WHAT THE TASK REQUIRES ::
Copy the entries below word for word, but omit any pictures they contain.

PROVIDED RECORDS ::
= Beginning of Section =
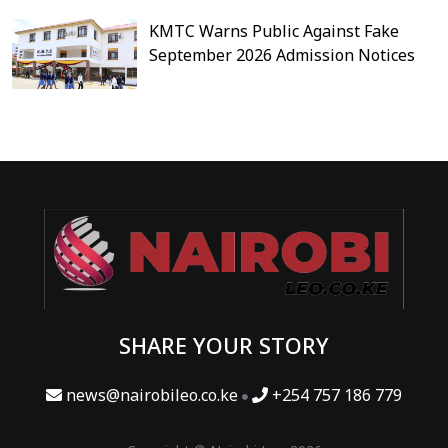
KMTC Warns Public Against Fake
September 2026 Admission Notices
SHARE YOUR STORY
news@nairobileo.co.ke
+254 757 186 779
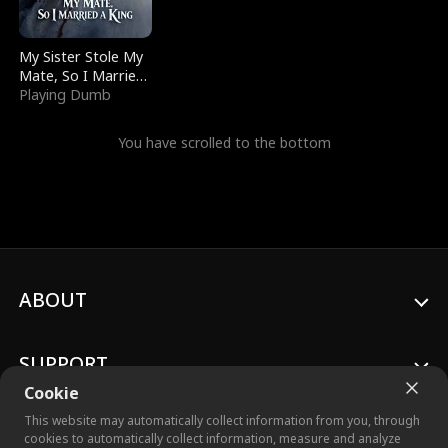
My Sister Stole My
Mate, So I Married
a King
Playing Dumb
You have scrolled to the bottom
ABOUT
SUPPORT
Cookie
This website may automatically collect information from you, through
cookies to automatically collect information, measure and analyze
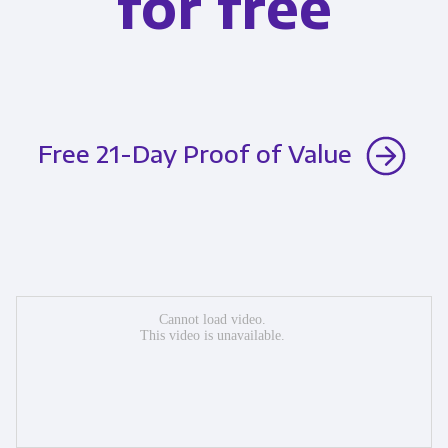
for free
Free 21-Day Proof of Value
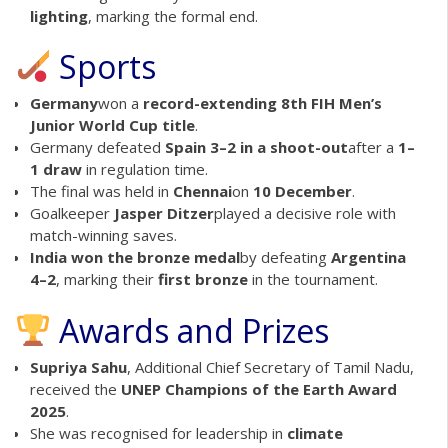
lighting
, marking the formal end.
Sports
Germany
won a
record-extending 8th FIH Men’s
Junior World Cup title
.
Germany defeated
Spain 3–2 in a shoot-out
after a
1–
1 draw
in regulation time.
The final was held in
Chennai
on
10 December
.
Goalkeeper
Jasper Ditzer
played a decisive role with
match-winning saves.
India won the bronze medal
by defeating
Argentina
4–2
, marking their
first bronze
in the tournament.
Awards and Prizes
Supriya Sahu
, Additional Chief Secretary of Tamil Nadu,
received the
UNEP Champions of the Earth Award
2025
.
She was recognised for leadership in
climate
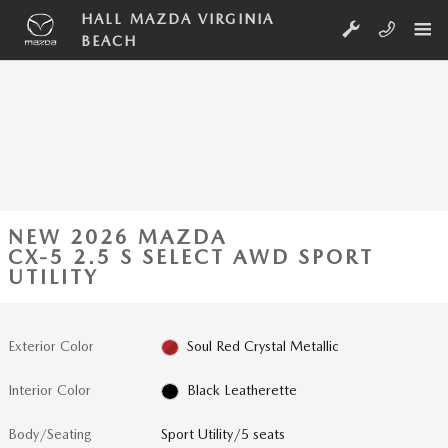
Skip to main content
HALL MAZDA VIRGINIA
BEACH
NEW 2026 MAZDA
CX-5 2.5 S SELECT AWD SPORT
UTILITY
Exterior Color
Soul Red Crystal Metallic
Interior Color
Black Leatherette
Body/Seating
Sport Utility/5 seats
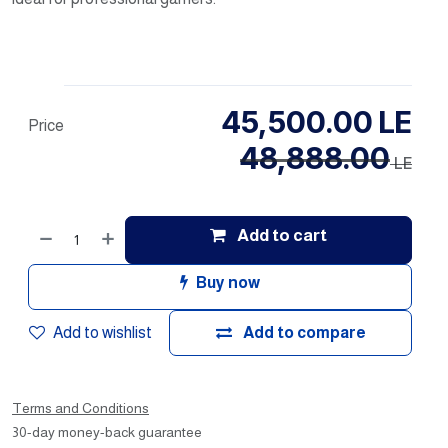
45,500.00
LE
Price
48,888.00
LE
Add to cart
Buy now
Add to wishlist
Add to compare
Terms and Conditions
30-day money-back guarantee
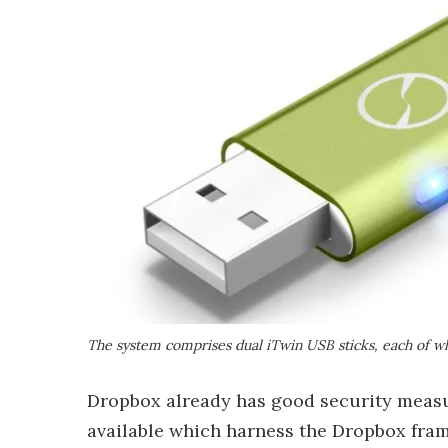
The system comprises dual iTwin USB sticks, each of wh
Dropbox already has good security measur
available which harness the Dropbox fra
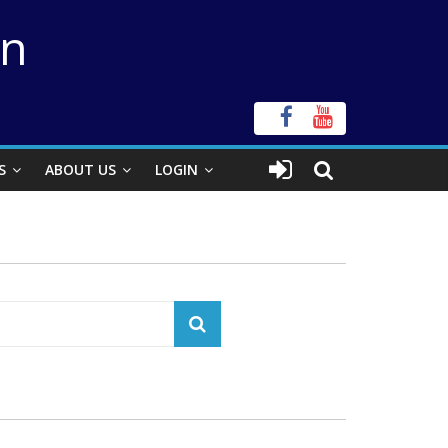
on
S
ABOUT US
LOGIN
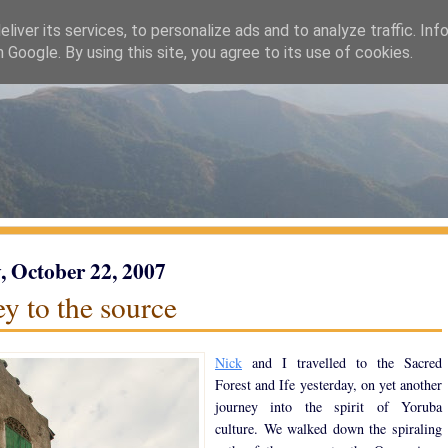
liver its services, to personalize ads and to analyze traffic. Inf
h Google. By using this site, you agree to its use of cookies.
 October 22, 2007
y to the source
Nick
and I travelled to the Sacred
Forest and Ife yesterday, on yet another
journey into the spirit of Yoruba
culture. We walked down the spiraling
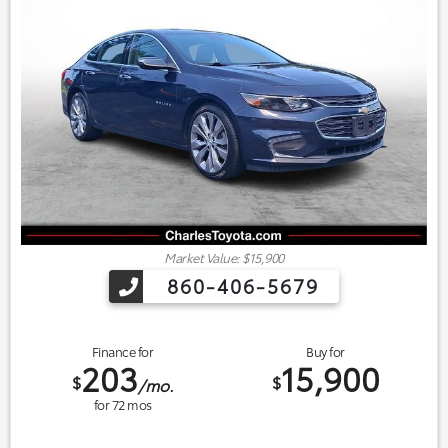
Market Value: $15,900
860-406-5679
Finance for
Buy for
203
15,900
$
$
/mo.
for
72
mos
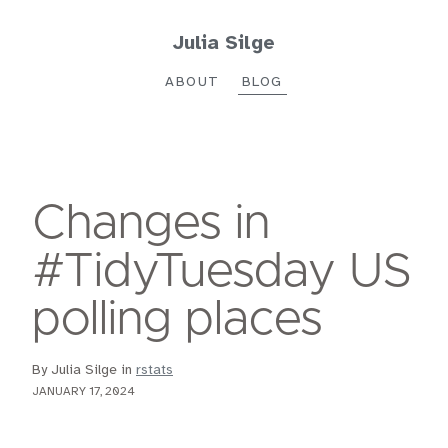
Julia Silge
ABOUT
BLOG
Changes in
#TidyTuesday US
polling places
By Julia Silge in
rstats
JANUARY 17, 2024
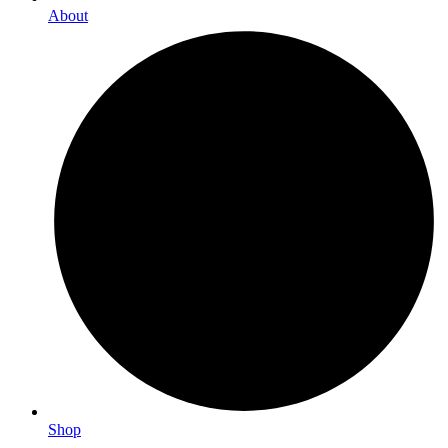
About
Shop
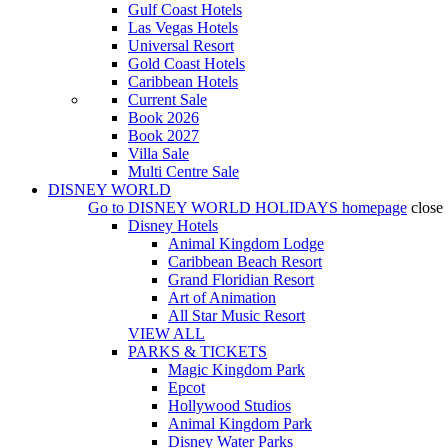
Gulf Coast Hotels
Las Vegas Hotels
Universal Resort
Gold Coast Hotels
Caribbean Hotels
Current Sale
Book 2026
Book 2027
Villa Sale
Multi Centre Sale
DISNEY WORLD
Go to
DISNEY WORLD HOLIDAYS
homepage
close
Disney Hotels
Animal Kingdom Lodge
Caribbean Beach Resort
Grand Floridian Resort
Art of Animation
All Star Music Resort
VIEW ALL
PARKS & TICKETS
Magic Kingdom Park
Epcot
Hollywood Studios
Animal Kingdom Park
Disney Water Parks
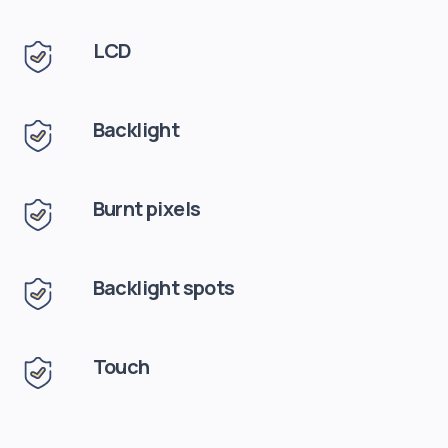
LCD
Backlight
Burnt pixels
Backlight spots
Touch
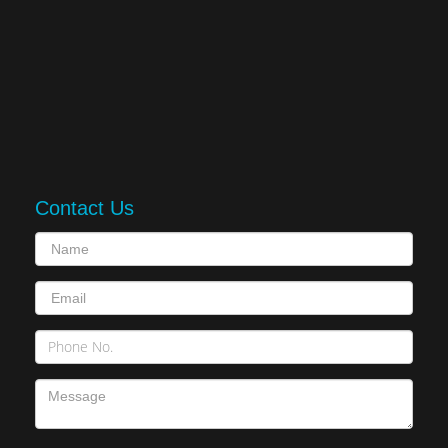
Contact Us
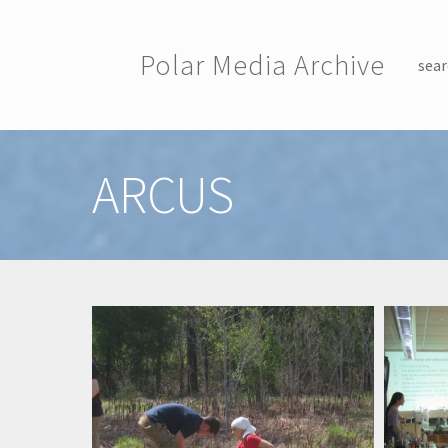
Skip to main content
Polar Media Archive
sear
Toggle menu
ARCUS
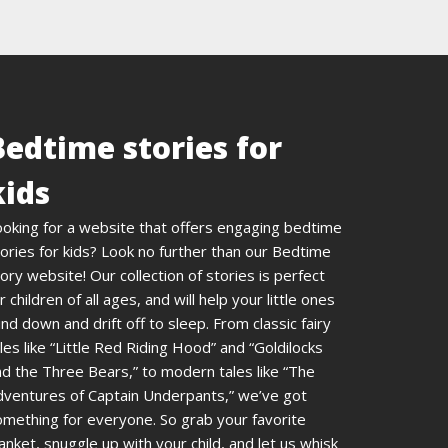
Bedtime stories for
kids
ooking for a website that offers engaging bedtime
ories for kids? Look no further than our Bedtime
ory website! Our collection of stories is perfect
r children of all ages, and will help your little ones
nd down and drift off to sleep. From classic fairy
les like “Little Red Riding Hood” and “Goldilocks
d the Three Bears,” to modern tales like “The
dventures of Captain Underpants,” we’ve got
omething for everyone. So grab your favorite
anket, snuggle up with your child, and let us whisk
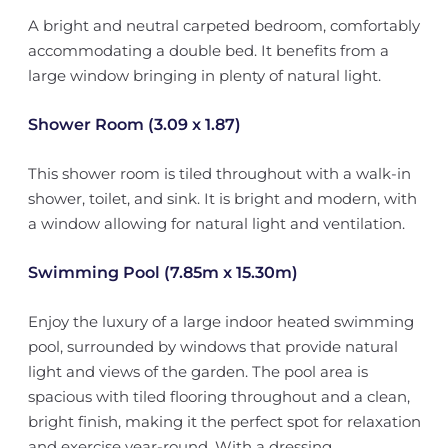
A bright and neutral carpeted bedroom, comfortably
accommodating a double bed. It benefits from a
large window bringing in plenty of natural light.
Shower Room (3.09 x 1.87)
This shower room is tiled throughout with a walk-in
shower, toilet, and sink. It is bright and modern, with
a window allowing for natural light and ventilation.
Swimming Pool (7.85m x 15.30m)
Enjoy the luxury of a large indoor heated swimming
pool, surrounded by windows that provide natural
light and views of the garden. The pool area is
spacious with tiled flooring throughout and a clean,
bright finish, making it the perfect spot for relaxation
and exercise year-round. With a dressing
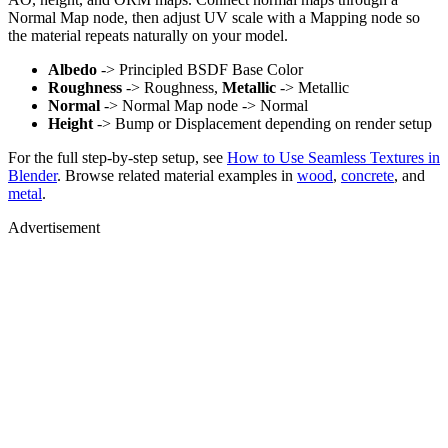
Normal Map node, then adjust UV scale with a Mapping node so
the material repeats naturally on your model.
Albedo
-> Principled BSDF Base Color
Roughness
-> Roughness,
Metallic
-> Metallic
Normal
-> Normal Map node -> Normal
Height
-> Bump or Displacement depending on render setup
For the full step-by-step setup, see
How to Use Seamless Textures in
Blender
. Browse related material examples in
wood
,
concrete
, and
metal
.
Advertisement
= End of Section =
SOLVED EXERCISE ::
KMTC Warns Public Against Fake
September 2026 Admission Notices
SHARE YOUR STORY
news@nairobileo.co.ke
+254 757 186 779
My Sister Stole My
Mate, So I Married
a King
Playing Dumb
You have scrolled to the bottom
ABOUT
SUPPORT
Cookie
This website may automatically collect information from you, through
cookies to automatically collect information, measure and analyze
for free
Free 21-Day Proof of Value
lighting
, marking the formal end.
Sports
Germany
won a
record-extending 8th FIH Men’s
Junior World Cup title
.
Germany defeated
Spain 3–2 in a shoot-out
after a
1–
1 draw
in regulation time.
The final was held in
Chennai
on
10 December
.
Goalkeeper
Jasper Ditzer
played a decisive role with
match-winning saves.
India won the bronze medal
by defeating
Argentina
4–2
, marking their
first bronze
in the tournament.
Awards and Prizes
Supriya Sahu
, Additional Chief Secretary of Tamil Nadu,
received the
UNEP Champions of the Earth Award
2025
.
She was recognised for leadership in
climate
Skip to main content
HALL MAZDA VIRGINIA
BEACH
NEW 2026 MAZDA
CX-5 2.5 S SELECT AWD SPORT
UTILITY
Exterior Color
Soul Red Crystal Metallic
Interior Color
Black Leatherette
Body/Seating
Sport Utility/5 seats
45,500.00
LE
Price
48,888.00
LE
Add to cart
Buy now
Add to wishlist
Add to compare
Terms and Conditions
30-day money-back guarantee
The system comprises dual iTwin USB sticks, each of wh
Dropbox already has good security measur
available which harness the Dropbox fra
on
S
ABOUT US
LOGIN
liver its services, to personalize ads and to analyze traffic. Inf
h Google. By using this site, you agree to its use of cookies.
 October 22, 2007
y to the source
Nick
and I travelled to the Sacred
Forest and Ife yesterday, on yet another
journey into the spirit of Yoruba
culture. We walked down the spiraling
Market Value: $15,900
860-406-5679
Finance for
Buy for
203
15,900
$
$
/mo.
for
72
mos
Julia Silge
ABOUT
BLOG
Changes in
#TidyTuesday US
polling places
By Julia Silge in
rstats
JANUARY 17, 2024
About
Shop
Gulf Coast Hotels
Las Vegas Hotels
Universal Resort
Gold Coast Hotels
Caribbean Hotels
Current Sale
Book 2026
Book 2027
Villa Sale
Multi Centre Sale
DISNEY WORLD
Go to
DISNEY WORLD HOLIDAYS
homepage
close
Disney Hotels
Animal Kingdom Lodge
Caribbean Beach Resort
Grand Floridian Resort
Art of Animation
All Star Music Resort
VIEW ALL
PARKS & TICKETS
Magic Kingdom Park
Epcot
Hollywood Studios
Animal Kingdom Park
Disney Water Parks
LCD
Backlight
Burnt pixels
Backlight spots
Touch
Contact Us
Skip to main content
Polar Media Archive
sear
Toggle menu
ARCUS
Bedtime stories for
kids
ooking for a website that offers engaging bedtime
ories for kids? Look no further than our Bedtime
ory website! Our collection of stories is perfect
r children of all ages, and will help your little ones
nd down and drift off to sleep. From classic fairy
les like “Little Red Riding Hood” and “Goldilocks
d the Three Bears,” to modern tales like “The
dventures of Captain Underpants,” we’ve got
omething for everyone. So grab your favorite
anket, snuggle up with your child, and let us whisk
A bright and neutral carpeted bedroom, comfortably
accommodating a double bed. It benefits from a
large window bringing in plenty of natural light.
Shower Room (3.09 x 1.87)
This shower room is tiled throughout with a walk-in
shower, toilet, and sink. It is bright and modern, with
a window allowing for natural light and ventilation.
Swimming Pool (7.85m x 15.30m)
Enjoy the luxury of a large indoor heated swimming
pool, surrounded by windows that provide natural
light and views of the garden. The pool area is
spacious with tiled flooring throughout and a clean,
bright finish, making it the perfect spot for relaxation
and exercise year-round. With a dressing
Normal Map node, then adjust UV scale with a Mapping node so
the material repeats naturally on your model.
Albedo
-> Principled BSDF Base Color
Roughness
-> Roughness,
Metallic
-> Metallic
Normal
-> Normal Map node -> Normal
Height
-> Bump or Displacement depending on render setup
For the full step-by-step setup, see
How to Use Seamless Textures in
Blender
. Browse related material examples in
wood
,
concrete
, and
metal
.
Advertisement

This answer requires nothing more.